でもそんな事をしたら、アリスはすぐに私の元からいなくなってしまうだろう。
どうしようもない、気が狂いそうだ。
人には話せない、この狂気を保護区の動物達に話したりした。
「リューイ殿下。部屋の結界解いてあげたら?猫ちゃん可哀想じゃない?部屋に閉じ込めて」
「外は危ない。カラスに虐められるかもしれない」
「カラス?」
「先日、カラスが子猫をつついているのを見た」
「…あ、そう…」
暫くして、モンスター討伐の遠征要請が出た。
アリスと離れるのはツラい。
連れていこうか。いや、駄目だ。危ない。
糞兄貴が来るかもしれない。
これを機に去ってしまうかもしれない。
不安で不安で仕方ない。
仕方なしに母に預ける。
まさかアリスを虐めたりはしないだろう。
待っていて欲しい。
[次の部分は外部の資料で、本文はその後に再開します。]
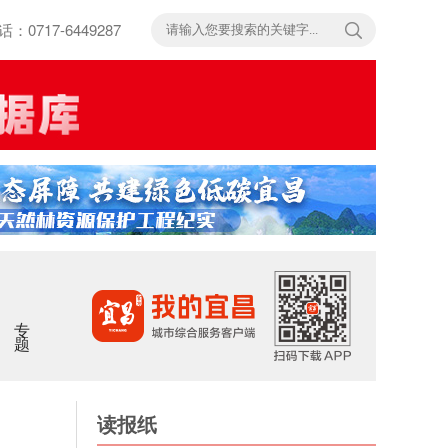
717-6449287
专题
读报纸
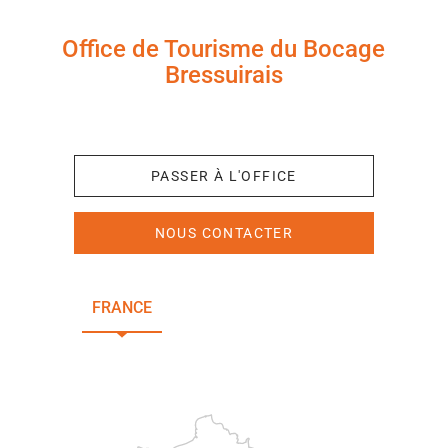
Office de Tourisme du Bocage
Bressuirais
+33 (0)5 49 65 10 27
PASSER À L'OFFICE
NOUS CONTACTER
FRANCE
NOUVELLE-AQUITAINE
DEUX-SÈVRES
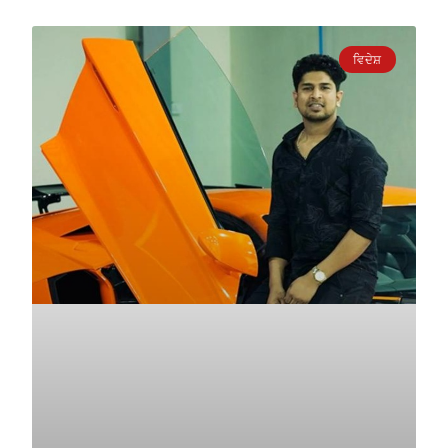
ਵਿਦੇਸ਼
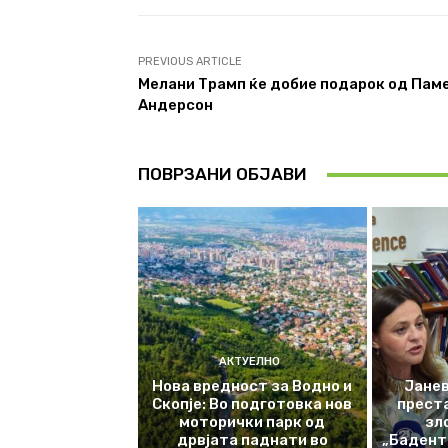
PREVIOUS ARTICLE
Мелани Трамп ќе добие подарок од Пам
Андерсон
ПОВРЗАНИ ОБЈАВИ
АКТУЕЛНО
Нова вредност за Водно и
Јанев
Скопје: Во подготовка нов
прест
моторички парк од
зл
дрвјата паднати во
„Баденте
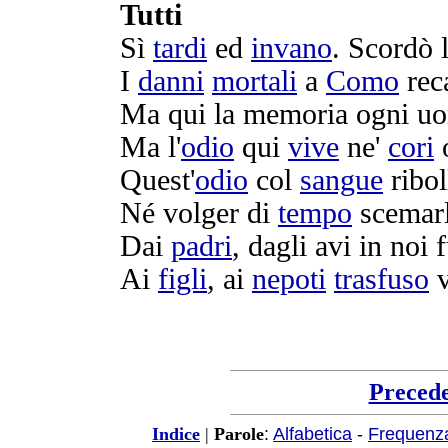
Tutti
Sì
tardi
ed
invano
.
Scordò
I
danni
mortali
a
Como
rec
Ma qui la
memoria
ogni
u
Ma l'
odio
qui
vive
ne'
cori
Quest'
odio
col
sangue
ribol
Né
volger
di
tempo
scemar
Dai
padri
, dagli
avi
in noi 
Ai
figli
, ai
nepoti
trasfuso
v
Preced
:
Alfabetica
-
Frequenz
Indice
|
Parole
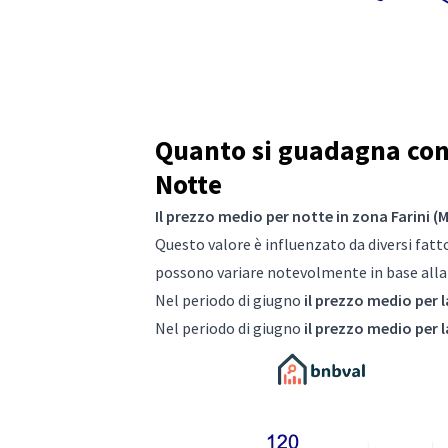
Quanto si guadagna con 
Notte
Il prezzo medio per notte in zona Farini (M
Questo valore è influenzato da diversi fattor
possono variare notevolmente in base alla s
Nel periodo di giugno
il prezzo medio per l
Nel periodo di giugno
il prezzo medio per l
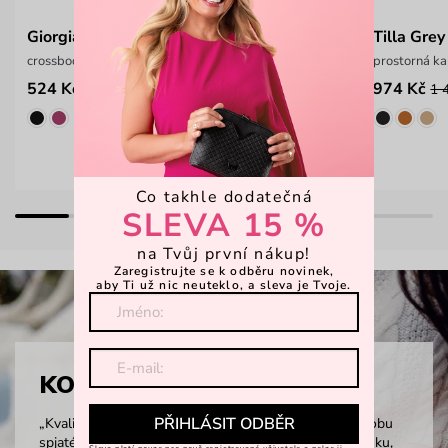
Giorgia Grey
Tilla Grey
crossbody kabelka z odolného materiálu
prostorná ka
524 Kč
974 Kč
699 Kč
1 
Co takhle dodatečná
SLEVA 15 %
na Tvůj první nákup!
Zaregistrujte se k odběru novinek,
aby Ti už nic neuteklo, a sleva je Tvoje.
KOŽENÉ PENĚŽENKY
PŘIHLÁSIT ODBĚR
„Kvalita a odolnost. Atributy, které jsou už dlouhou dobu
spjaté s kůží a výrobky z ní. Pokud tedy chceš peněženku,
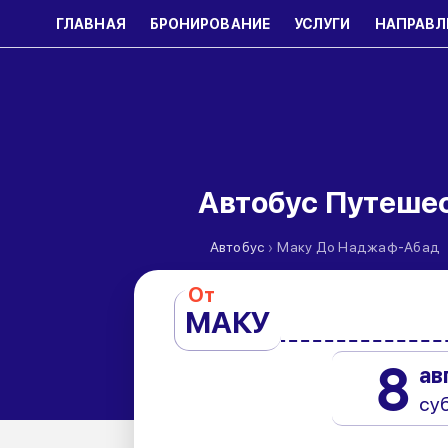
ГЛАВНАЯ
БРОНИРОВАНИЕ
УСЛУГИ
НАПРАВЛ
Автобус Путеше
›
Автобус
Маку До Наджаф-Абад
От
МАКУ
8
ав
су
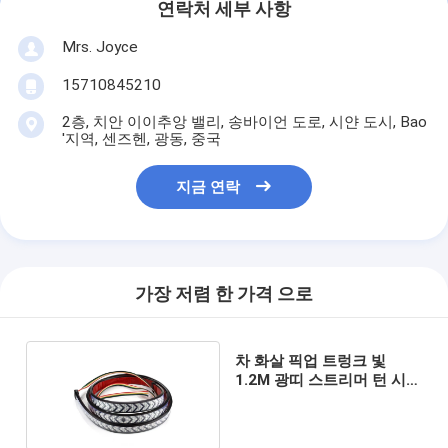
연락처 세부 사항
Mrs. Joyce
15710845210
2층, 치안 이이추앙 밸리, 송바이언 도로, 시얀 도시, Bao
'지역, 센즈헨, 광동, 중국
지금 연락
가장 저렴 한 가격 으로
차 화살 픽업 트렁크 빛
1.2M 광띠 스트리머 턴 시그
널 미등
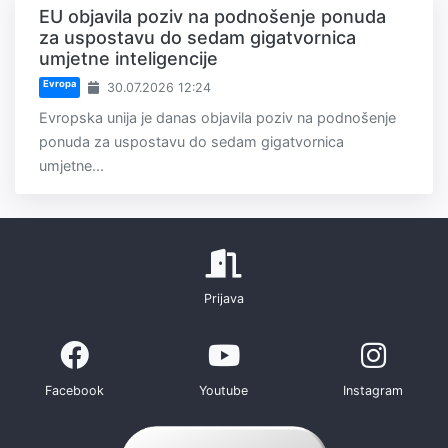
EU objavila poziv na podnošenje ponuda
za uspostavu do sedam gigatvornica
umjetne inteligencije
Evropa
30.07.2026 12:24
Evropska unija je danas objavila poziv na podnošenje
ponuda za uspostavu do sedam gigatvornica
umjetne...
Prijava
Facebook
Youtube
Instagram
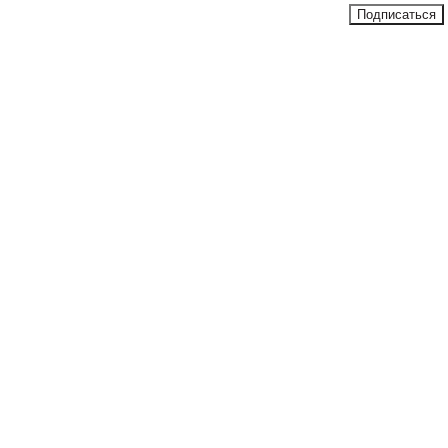
Подписаться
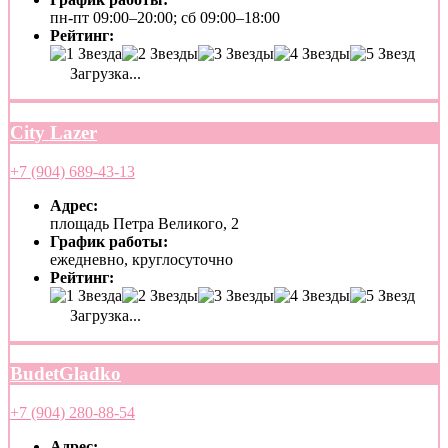
пн-пт 09:00–20:00; сб 09:00–18:00
Рейтинг:
Загрузка...
City Lazer
+7 (904) 689-43-13
Адрес:
площадь Петра Великого, 2
График работы:
ежедневно, круглосуточно
Рейтинг:
Загрузка...
BudetGladko
+7 (904) 280-88-54
Адрес:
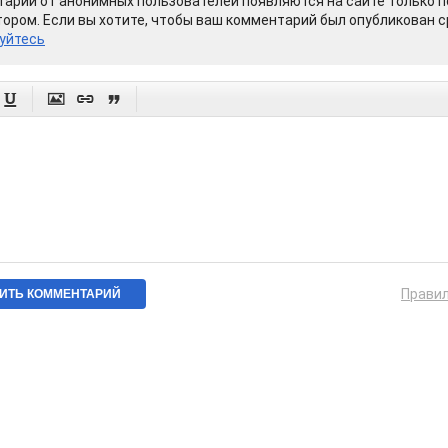
арии от анонимных пользователей появляются на сайте только п
ором. Если вы хотите, чтобы ваш комментарий был опубликован ср
уйтесь




Прави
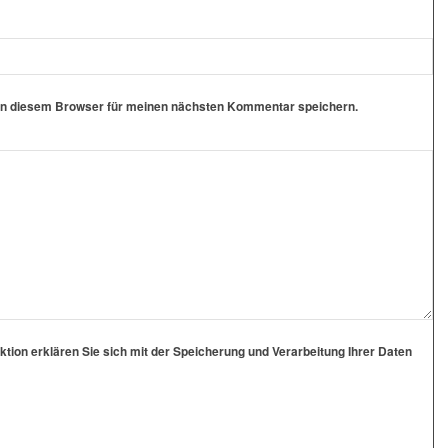
in diesem Browser für meinen nächsten Kommentar speichern.
ion erklären Sie sich mit der Speicherung und Verarbeitung Ihrer Daten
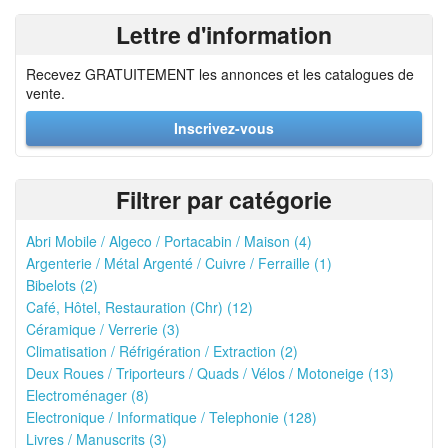
Lettre d'information
Recevez GRATUITEMENT les annonces et les catalogues de
vente.
Inscrivez-vous
Filtrer par catégorie
Abri Mobile / Algeco / Portacabin / Maison (4)
Argenterie / Métal Argenté / Cuivre / Ferraille (1)
Bibelots (2)
Café, Hôtel, Restauration (Chr) (12)
Céramique / Verrerie (3)
Climatisation / Réfrigération / Extraction (2)
Deux Roues / Triporteurs / Quads / Vélos / Motoneige (13)
Electroménager (8)
Electronique / Informatique / Telephonie (128)
Livres / Manuscrits (3)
居なくならないで欲しい。すぐに帰るから。
遠征中にとんでもない噂を耳にする。
第2皇子の、つまりは私の婚約者を他国より選ぶと。
あんなに母にお願いしたのに。
母は、また思っているのだろう。
動物と一線引けと。自然に帰してやれと。それが自然の摂理なのだから、と。
あぁ。アリス、私のそばにいて欲しい。
でも無理だ。彼女は人間が嫌い。最愛のドラゴンの遺言を守っているだけ。
だけど、どうか、お願いだから。
居なくならないで。お願い。
「リューイのそばにいる」
聞き間違いではなかろうか。
思わず不安を口にしてしまい、子供のように泣いている私に、アリスはそう言って優しく笑った。